Goal of the exercise — Collect all lines from the listing that include the string "Paul".
Top of Excerpted records
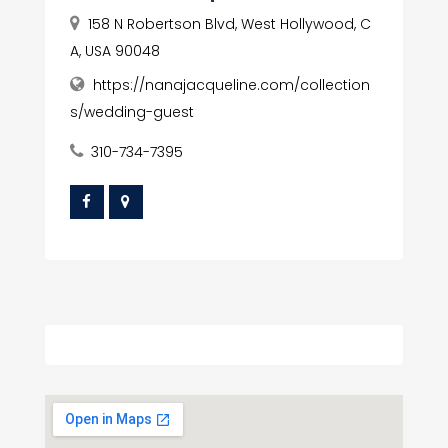
158 N Robertson Blvd, West Hollywood, C
A, USA 90048
https://nanajacqueline.com/collection
s/wedding-guest
310-734-7395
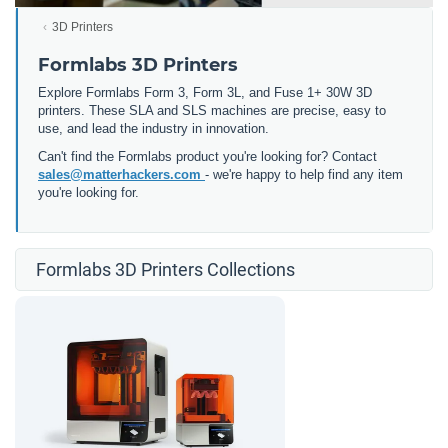
3D Printers
Formlabs 3D Printers
Explore Formlabs Form 3, Form 3L, and Fuse 1+ 30W 3D
printers. These SLA and SLS machines are precise, easy to
use, and lead the industry in innovation.
Can't find the Formlabs product you're looking for? Contact
sales@matterhackers.com
- we're happy to help find any item
you're looking for.
Formlabs 3D Printers Collections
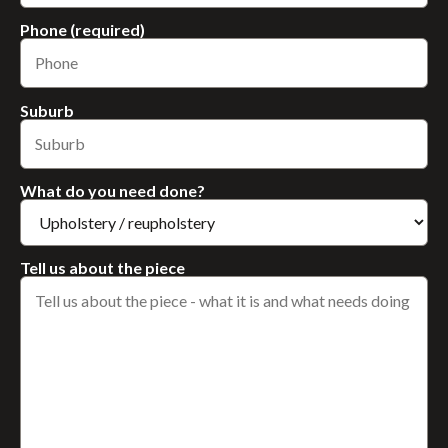
Phone (required)
Suburb
What do you need done?
Tell us about the piece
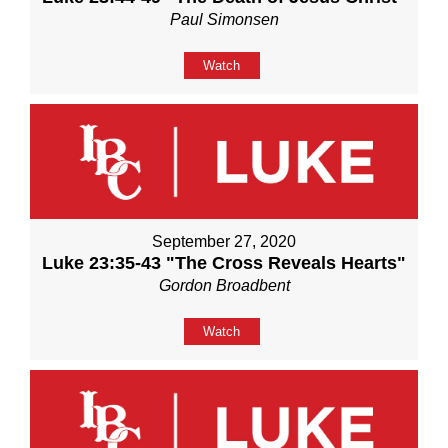
Paul Simonsen
Watch
September 27, 2020
Luke 23:35-43 "The Cross Reveals Hearts"
Gordon Broadbent
Watch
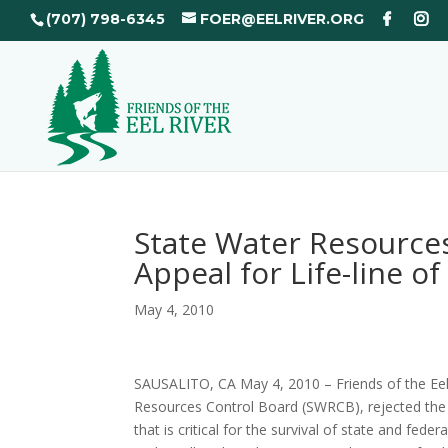
(707) 798-6345
FOER@EELRIVER.ORG
State Water Resource
Appeal for Life-line o
May 4, 2010
SAUSALITO, CA May 4, 2010 – Friends of the Eel
Resources Control Board (SWRCB), rejected the o
that is critical for the survival of state and fe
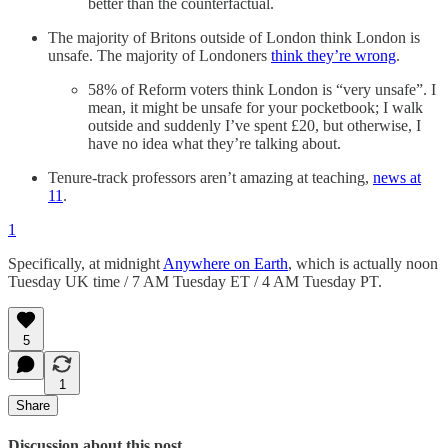
better than the counterfactual.
The majority of Britons outside of London think London is
unsafe. The majority of Londoners
think they’re wrong
.
58% of Reform voters think London is “very unsafe”. I
mean, it might be unsafe for your pocketbook; I walk
outside and suddenly I’ve spent £20, but otherwise, I
have no idea what they’re talking about.
Tenure-track professors aren’t amazing at teaching,
news at
11
.
1
Specifically, at midnight
Anywhere on Earth
, which is actually noon
Tuesday UK time / 7 AM Tuesday ET / 4 AM Tuesday PT.
5
1
Share
Discussion about this post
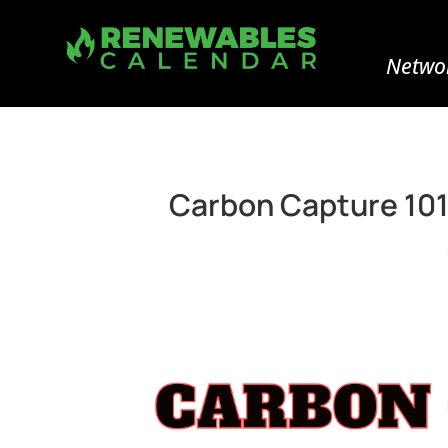
Networ
Carbon Capture 101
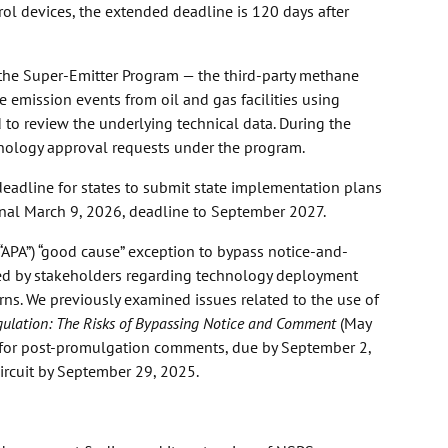
ol devices, the extended deadline is 120 days after
the Super-Emitter Program — the third-party methane
e emission events from oil and gas facilities using
 to review the underlying technical data. During the
hnology approval requests under the program.
deadline for states to submit state implementation plans
nal March 9, 2026, deadline to September 2027.
(“APA”) “good cause” exception to bypass notice-and-
ised by stakeholders regarding technology deployment
s. We previously examined issues related to the use of
gulation: The Risks of Bypassing Notice and Comment
(May
ing for post-promulgation comments, due by September 2,
Circuit by September 29, 2025.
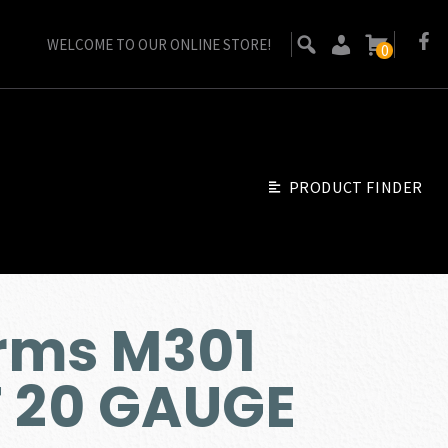
WELCOME TO OUR ONLINE STORE!
0
PRODUCT FINDER
rms M301
 20 GAUGE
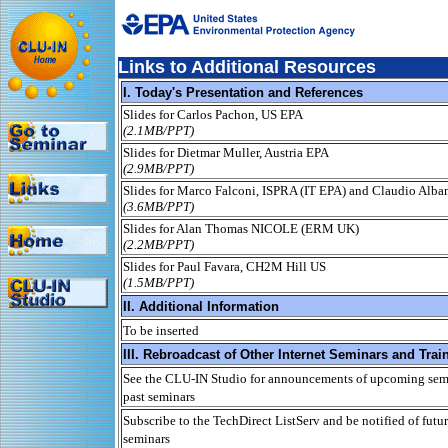
Links to Additional Resources
I. Today's Presentation and References
Slides for Carlos Pachon, US EPA
(2.1MB/PPT)
Slides for Dietmar Muller, Austria EPA
(2.9MB/PPT)
Slides for Marco Falconi, ISPRA (IT EPA) and Claudio Alba
(3.6MB/PPT)
Slides for Alan Thomas NICOLE (ERM UK)
(2.2MB/PPT)
Slides for Paul Favara, CH2M Hill US
(1.5MB/PPT)
II. Additional Information
To be inserted
III. Rebroadcast of Other Internet Seminars and Trai
See the CLU-IN Studio for announcements of upcoming semi
past seminars
Subscribe to the TechDirect ListServ and be notified of futur
seminars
Bottom of Excerpted records
Reply to the exercise —
Paul Simonsen
Slides for Paul Favara, CH2M Hill US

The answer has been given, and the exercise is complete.